Task instructions: In your copy of the data, keep every word exact and include no pictures.

Data under study:
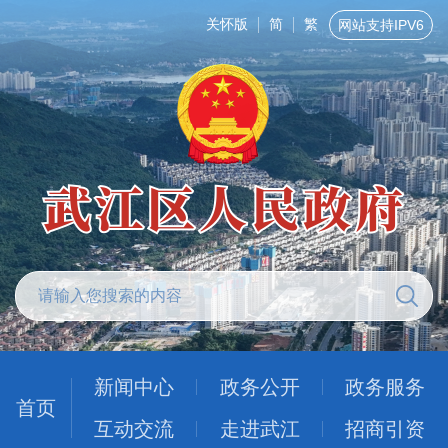
关怀版
简
繁
网站支持IPV6
新闻中心
政务公开
政务服务
首页
互动交流
走进武江
招商引资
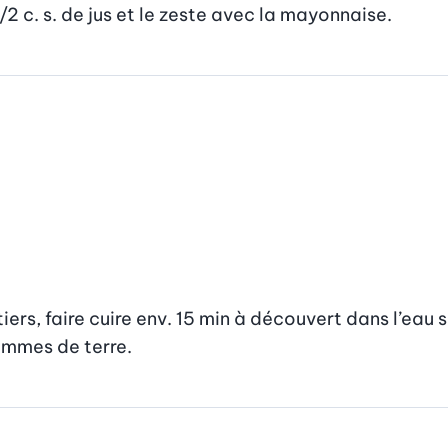
/2 c. s. de jus et le zeste avec la mayonnaise.
ers, faire cuire env. 15 min à découvert dans l’eau s
pommes de terre.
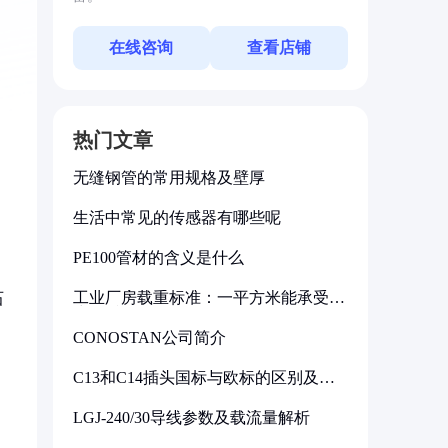
在线咨询
查看店铺
热门文章
无缝钢管的常用规格及壁厚
生活中常见的传感器有哪些呢
PE100管材的含义是什么
工业厂房载重标准：一平方米能承受多
石
少公斤
CONOSTAN公司简介
C13和C14插头国标与欧标的区别及其
标准解析
LGJ-240/30导线参数及载流量解析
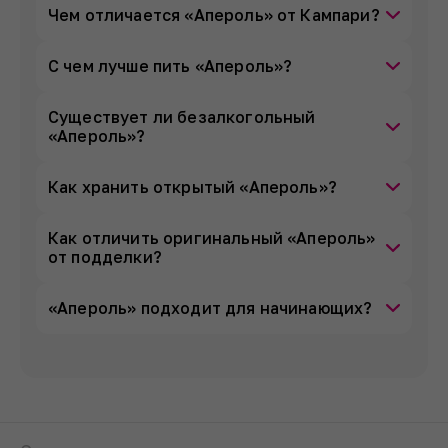
Чем отличается «Апероль» от Кампари?
С чем лучше пить «Апероль»?
Существует ли безалкогольный
«Апероль»?
Как хранить открытый «Апероль»?
Как отличить оригинальный «Апероль»
от подделки?
«Апероль» подходит для начинающих?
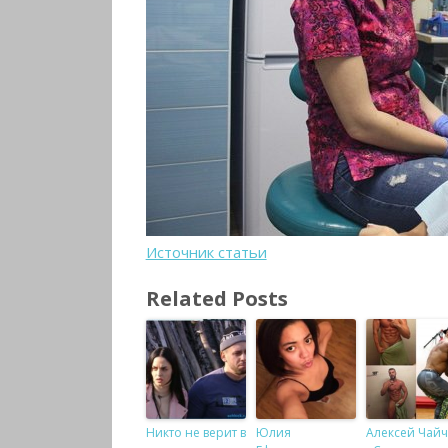
Источник статьи
Related Posts
Никто не верит в
Юлия
Алексей Чайч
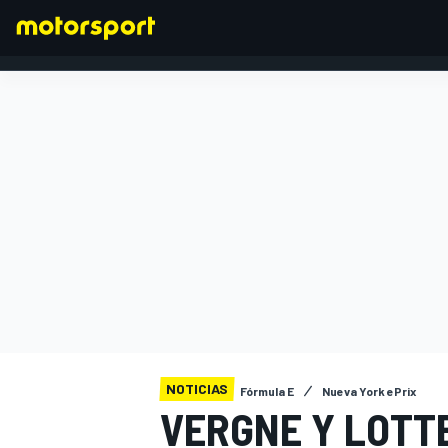
FÓRMULA 1
NOTICIAS
Fórmula E
Nueva York ePrix
VERGNE Y LOTT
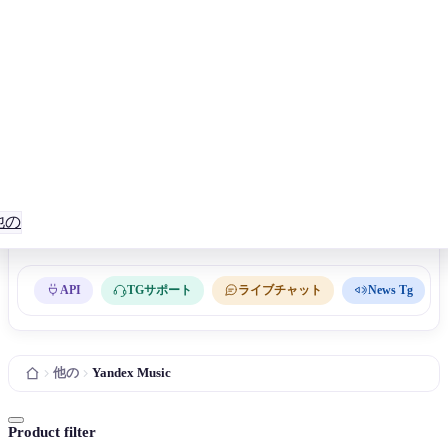
他の
API
TGサポート
ライブチャット
News Tg
他の
Yandex Music
Product filter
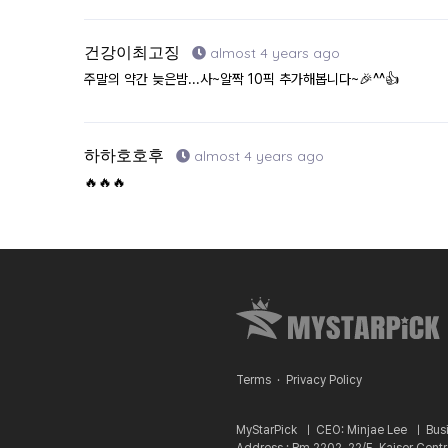
건강이최고징
almost 4 years ago
주말의 약간 늦은밤...사~알짝 10픽 추가해봅니다~🎉^^👍
하하호호후
almost 4 years ago
🔥🔥🔥
Terms
·
Privacy Policy
MyStarPick ㅣ
CEO: Minjae Lee ㅣ
Bus
Address : Rm 2202, 22/F, Kaiser Cent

Solved exercise:
关怀版
简
繁
网站支持IPV6
新闻中心
政务公开
政务服务
首页
互动交流
走进武江
招商引资
/2 c. s. de jus et le zeste avec la mayonnaise.
ers, faire cuire env. 15 min à découvert dans l’eau s
pommes de terre.
在线咨询
查看店铺
热门文章
无缝钢管的常用规格及壁厚
生活中常见的传感器有哪些呢
PE100管材的含义是什么
工业厂房载重标准：一平方米能承受多
石
少公斤
CONOSTAN公司简介
C13和C14插头国标与欧标的区别及其
标准解析
LGJ-240/30导线参数及载流量解析
Чем отличается «Апероль» от Кампари?
С чем лучше пить «Апероль»?
Существует ли безалкогольный
«Апероль»?
Как хранить открытый «Апероль»?
Как отличить оригинальный «Апероль»
от подделки?
«Апероль» подходит для начинающих?
Источник статьи
Related Posts
Никто не верит в
Юлия
Алексей Чайч
FÓRMULA 1
NOTICIAS
Fórmula E
Nueva York ePrix
VERGNE Y LOTT
他の
API
TGサポート
ライブチャット
News Tg
他の
Yandex Music
Product filter
건강이최고징
almost 4 years ago
주말의 약간 늦은밤...사~알짝 10픽 추가해봅니다~🎉^^👍
하하호호후
almost 4 years ago
🔥🔥🔥
Terms
·
Privacy Policy
MyStarPick ㅣ
CEO: Minjae Lee ㅣ
Bus
Address : Rm 2202, 22/F, Kaiser Cent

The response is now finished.